Boy this timeline sure is something else.
Wait till it gets going.
A story of loneliness, longing, and love.
Right in the feels, man.
It’s the timeless quality that resonated with me most. The mention of the video store and the absence of cell phones vaguely dates it, but Anon’s story could have happened any time from the 1980s to the aughts.
I was going to say spooky, with a hint of the forlorn, but loneliness is right on the money, too. It is as if the phone rang because the house didn’t belong to Grandma anymore, and if it was time for him to move along.
Yes, the house was there while he needed it, but the time came for him to get back on his feet.
Anon clearly made it if he was posting on 4chan, but I can’t help wondering where he is now.
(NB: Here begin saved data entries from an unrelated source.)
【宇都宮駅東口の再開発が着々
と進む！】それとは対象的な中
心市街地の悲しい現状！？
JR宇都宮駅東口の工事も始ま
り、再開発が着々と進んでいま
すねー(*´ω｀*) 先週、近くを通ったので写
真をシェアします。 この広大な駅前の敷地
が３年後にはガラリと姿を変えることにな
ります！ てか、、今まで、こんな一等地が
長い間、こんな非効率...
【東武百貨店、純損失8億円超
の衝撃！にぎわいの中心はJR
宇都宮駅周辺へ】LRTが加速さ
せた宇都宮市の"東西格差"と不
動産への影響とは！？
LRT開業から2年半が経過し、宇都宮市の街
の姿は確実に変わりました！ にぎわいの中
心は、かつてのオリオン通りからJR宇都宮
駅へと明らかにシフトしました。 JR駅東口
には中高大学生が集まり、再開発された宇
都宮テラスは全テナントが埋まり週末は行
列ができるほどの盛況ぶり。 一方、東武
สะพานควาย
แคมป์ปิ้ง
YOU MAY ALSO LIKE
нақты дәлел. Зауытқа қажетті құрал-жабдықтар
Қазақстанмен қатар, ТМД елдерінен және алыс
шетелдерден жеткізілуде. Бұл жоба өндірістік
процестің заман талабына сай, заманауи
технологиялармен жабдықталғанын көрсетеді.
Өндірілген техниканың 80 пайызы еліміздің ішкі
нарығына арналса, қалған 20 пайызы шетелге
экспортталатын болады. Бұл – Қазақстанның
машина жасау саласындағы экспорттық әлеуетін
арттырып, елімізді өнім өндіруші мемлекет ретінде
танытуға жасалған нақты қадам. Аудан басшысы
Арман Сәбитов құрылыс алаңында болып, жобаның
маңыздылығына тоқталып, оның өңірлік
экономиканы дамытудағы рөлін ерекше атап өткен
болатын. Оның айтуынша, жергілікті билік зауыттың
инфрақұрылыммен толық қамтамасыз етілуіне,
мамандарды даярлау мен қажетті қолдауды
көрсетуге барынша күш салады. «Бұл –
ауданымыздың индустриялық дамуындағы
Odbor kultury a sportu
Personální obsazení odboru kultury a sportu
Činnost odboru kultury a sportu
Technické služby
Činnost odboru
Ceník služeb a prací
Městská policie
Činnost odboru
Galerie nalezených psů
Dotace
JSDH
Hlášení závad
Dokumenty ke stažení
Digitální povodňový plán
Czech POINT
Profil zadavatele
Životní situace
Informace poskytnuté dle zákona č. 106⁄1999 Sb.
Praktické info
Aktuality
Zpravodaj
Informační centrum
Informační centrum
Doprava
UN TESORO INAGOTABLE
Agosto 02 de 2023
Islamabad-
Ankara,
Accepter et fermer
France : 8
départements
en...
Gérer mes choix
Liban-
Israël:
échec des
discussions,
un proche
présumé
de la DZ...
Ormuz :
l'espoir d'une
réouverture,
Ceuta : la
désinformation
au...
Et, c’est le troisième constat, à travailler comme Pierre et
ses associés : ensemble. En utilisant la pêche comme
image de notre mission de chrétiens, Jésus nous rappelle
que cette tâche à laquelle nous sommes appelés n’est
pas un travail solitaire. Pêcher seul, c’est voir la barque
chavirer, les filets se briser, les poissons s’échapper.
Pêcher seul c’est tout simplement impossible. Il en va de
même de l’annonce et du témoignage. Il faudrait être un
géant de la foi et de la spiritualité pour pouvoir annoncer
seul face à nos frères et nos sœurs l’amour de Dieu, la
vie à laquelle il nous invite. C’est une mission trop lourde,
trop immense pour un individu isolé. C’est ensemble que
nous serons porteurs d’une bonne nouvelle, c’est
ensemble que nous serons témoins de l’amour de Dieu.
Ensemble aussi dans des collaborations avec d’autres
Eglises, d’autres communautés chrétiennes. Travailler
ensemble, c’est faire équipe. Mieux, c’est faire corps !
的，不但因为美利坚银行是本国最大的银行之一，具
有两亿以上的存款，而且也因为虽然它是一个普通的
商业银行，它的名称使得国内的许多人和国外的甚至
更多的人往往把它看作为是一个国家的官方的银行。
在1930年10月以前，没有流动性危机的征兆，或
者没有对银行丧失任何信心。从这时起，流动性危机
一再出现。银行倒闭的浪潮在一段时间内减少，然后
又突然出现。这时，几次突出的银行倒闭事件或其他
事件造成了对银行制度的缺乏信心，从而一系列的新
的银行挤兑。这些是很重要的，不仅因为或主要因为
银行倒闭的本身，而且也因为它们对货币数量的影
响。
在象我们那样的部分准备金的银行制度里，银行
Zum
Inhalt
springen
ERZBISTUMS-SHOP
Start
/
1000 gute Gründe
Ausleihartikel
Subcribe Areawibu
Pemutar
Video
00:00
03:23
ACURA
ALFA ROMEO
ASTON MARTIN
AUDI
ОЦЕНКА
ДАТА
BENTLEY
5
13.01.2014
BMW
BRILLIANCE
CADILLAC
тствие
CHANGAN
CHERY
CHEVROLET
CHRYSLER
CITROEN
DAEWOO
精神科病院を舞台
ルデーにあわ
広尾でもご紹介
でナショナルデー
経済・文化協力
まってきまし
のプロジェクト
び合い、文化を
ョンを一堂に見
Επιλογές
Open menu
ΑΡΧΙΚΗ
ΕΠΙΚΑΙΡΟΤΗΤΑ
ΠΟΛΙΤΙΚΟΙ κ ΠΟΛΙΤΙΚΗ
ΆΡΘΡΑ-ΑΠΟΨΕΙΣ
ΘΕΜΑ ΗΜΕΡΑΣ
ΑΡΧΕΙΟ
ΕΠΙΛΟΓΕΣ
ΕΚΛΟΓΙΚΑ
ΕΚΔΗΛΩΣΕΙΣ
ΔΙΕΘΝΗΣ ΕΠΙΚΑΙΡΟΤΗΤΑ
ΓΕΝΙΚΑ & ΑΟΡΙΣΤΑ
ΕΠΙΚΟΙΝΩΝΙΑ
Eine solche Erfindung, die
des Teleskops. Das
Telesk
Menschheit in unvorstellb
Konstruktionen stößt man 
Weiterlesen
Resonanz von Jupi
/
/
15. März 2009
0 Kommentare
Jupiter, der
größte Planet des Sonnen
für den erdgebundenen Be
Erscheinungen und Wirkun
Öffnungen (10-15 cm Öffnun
This is why every home owner should maintain a functional guest room. Friends shouldn’t have to crash in abandoned basements.
Seconded, with due allowances made for poor college kids.
A bedroll or an air mattress in the living room would also suffice. Anything beats squatting.
Sounds like the local neighbourhood surveillance was messing about with him.
That’s my theory. I’m the son of a cop. The local PD probably had him made after the first few nights. They certainly had reports of someone car camping in the area. When they ran the plate and found out it was some poor kid they’d made homeless, they may have decided to give him a break – for a limited time.